Data Entry Error (Sept): A clearly impossible value of -$5,000.
Flash Sale (Nov): A doubling of sales to ~$38K.
The Context Problem: Notice that the “Flash Sale” in November (~$38K) is roughly the same absolute dollar value as the “Black Friday” spike in March (~$39K). However, the November value is only 2x its local baseline, while the March value is 3x its local baseline. A simple threshold like “Sales > $35,000” might catch both, but it would fail to distinguish their relative severity given the underlying trend. This reinforces why we need detection methods that respect the time series structure.
5.1.4.3. Step 3: Quantifying the Impact of Outliers#
Visualizing data is crucial, but we must also understand how outliers distort our statistical lens. Just five extreme values in a dataset of 365 days (1.4% of the data) can wreak havoc on standard metrics.
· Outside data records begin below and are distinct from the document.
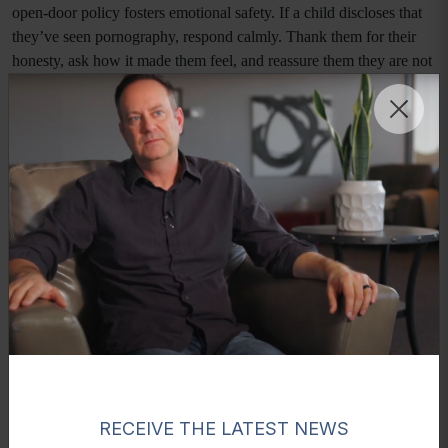
open-door policy fosters emotional safety. If a child discloses that
they’ve seen pornography, respond calmly. Thank them for their
honesty, ask how it made them feel, and reassure them they are not
in trouble. This approach builds trust and sets a foundation for
future discussions. Parents who model emotional regulation and
openness make it easier for children to express themselves without
shame.
Use Teachable Moments and Media Literacy
Everyday scenarios—TV shows, advertisements, or online content
—can provide natural openings for meaningful dialogue. Teach
children to critically analyze what they see and hear. Help them
differentiate between healthy, respectful relationships and
objectification or exploitation. Developing media literacy
encourages self-awareness and empowers them to make informed
choices.
Professional Support and Resources
RECEIVE THE LATEST NEWS
Parents should never feel they must manage this conversation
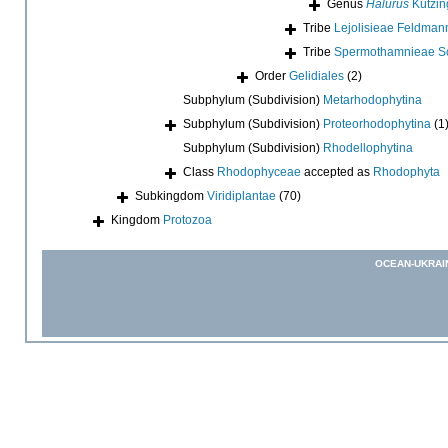
Genus
Halurus
Kützin
Tribe
Lejolisieae Feldman
Tribe
Spermothamnieae Sc
Order
Gelidiales
(2)
Subphylum (Subdivision)
Metarhodophytina
Subphylum (Subdivision)
Proteorhodophytina
(1
Subphylum (Subdivision)
Rhodellophytina
Class
Rhodophyceae
accepted as
Rhodophyta
Subkingdom
Viridiplantae
(70)
Kingdom
Protozoa
OCEAN-UKRAI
The following code generates a comprehensive dashboard comparing the “clean” dataset (if we removed the outliers) against the “contaminated” dataset (what we actually observe).
Fig. 5.4 Four perspectives on how outliers affect our data. These visualizations show the same dataset from different angles, revealing how just five outliers (1.4% of observations) influence various statistical measures. The time series (top-left) shows outliers scattered across the year as red X’s. The box plots (top-right) demonstrate how outliers stretch the range from roughly $10K–$37K to -$5K–$50K. Notice the median (central line) barely moves, while the whiskers and outliers expand dramatically. The histogram (bottom-left) reveals “heavy tails”—isolated red bars at -$5K, $40K, and $50K that sit far from the main green distribution. The statistical table (bottom-right) quantifies the damage: while the median remains stable (difference of ~$24), the standard deviation jumps by ~9%, and the range explodes by nearly $30,000.#
What This Tells Us
1. Range is Fragile: By doubling the data range (from ~$27k spread to ~$55k spread), outliers destroy the performance of any algorithm that relies on distance or scaling, such as K-Means clustering or Min-Max normalization.
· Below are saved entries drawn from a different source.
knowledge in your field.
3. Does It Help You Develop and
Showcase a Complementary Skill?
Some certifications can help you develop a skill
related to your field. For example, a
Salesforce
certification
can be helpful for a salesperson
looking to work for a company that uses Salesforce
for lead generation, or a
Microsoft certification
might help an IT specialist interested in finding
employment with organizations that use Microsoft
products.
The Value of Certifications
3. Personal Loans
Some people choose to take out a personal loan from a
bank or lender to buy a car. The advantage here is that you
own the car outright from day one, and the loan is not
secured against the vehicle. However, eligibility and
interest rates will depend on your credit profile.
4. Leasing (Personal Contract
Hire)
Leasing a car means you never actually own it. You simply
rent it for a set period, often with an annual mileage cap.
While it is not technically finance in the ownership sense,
2. Heavy Tails Signal Danger: The isolated bars in the histogram are the visual signature of outliers. They sit far from the main distribution, creating gaps. In forecasting, models (like Neural Networks) often try to “stretch” to cover these gaps, ruining their performance on the normal data.
3. Robustness Matters: Notice how the Median barely budged, while the Mean and Standard Deviation were pulled around. If your outliers are errors (like our -$5k data entry), robust statistics like the Median are your best friends. If they are genuine extremes (like Black Friday), the Mean is telling you the truth about total revenue, but the Median tells you about a “typical day.”